Different from thermosetting polymers (e.g., cast PMMA), thermoplastic polymers, such as the polyethylene (PE), will first melt into liquid before ignition. Thus, the burning of molten thermoplastics is close to liquid fuel combustion, although the pyrolysis of melts is fundamentally different from the evaporation of liquid [16]. On Earth, the molten and burning thermoplastics tend to develop the flooring [17] and dripping [18,19] as driven by gravity. In microgravity, the burning thermoplastic materials tend to shrink into a ball under the surface tension force [20,21], which behaves like the classical droplet combustion. Today, thermoplastic materials are widely used for wire insulations and electrical devices aboard the spacecraft [22]. Thus, it is important to examine the combustion of thermoplastic droplets and its fire risk in microgravity spacecraft.

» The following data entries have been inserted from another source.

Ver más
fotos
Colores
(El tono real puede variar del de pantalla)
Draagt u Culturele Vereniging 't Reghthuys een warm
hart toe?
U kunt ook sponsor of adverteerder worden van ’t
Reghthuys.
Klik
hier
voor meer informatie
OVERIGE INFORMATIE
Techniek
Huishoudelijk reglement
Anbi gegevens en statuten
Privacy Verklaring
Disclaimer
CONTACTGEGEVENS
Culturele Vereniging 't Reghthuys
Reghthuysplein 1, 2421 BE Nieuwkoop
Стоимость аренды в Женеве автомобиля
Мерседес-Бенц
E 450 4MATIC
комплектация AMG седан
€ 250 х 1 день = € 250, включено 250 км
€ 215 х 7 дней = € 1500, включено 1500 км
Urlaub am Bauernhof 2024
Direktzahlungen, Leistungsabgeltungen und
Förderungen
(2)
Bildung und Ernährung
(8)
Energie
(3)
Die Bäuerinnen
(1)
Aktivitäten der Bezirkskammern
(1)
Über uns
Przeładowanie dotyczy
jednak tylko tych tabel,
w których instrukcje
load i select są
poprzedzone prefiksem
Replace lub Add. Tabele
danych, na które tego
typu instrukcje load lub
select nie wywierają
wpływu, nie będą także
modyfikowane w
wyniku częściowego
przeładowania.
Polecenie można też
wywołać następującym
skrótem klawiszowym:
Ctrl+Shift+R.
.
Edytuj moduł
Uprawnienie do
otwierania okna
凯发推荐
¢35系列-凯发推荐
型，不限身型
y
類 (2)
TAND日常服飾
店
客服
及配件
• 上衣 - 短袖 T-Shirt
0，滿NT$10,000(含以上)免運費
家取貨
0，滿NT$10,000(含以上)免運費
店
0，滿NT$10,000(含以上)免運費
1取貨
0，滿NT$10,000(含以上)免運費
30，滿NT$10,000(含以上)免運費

So far, very limited microgravity combustion experiments are available for the thermoplastic droplet. Most thermoplastics are in the solid phase at room temperature and have high melting and pyrolysis points. Thus, the time required for melting the entire PE particle into a liquid droplet and forming a stable flame takes several seconds, which is comparable to the short microgravity period of the drop tower. For example, the ignition delay time of PE thin-film almost took the entire microgravity time [23]. Although plastic fuels can be ignited and generate dripping before the microgravity time, the droplet will detach under gravity in a random fashion. Thus, it is challenging to heat, melt uniformly, and ignite the thermoplastic droplet, and synchronize the droplet detachment time with the free-fall time.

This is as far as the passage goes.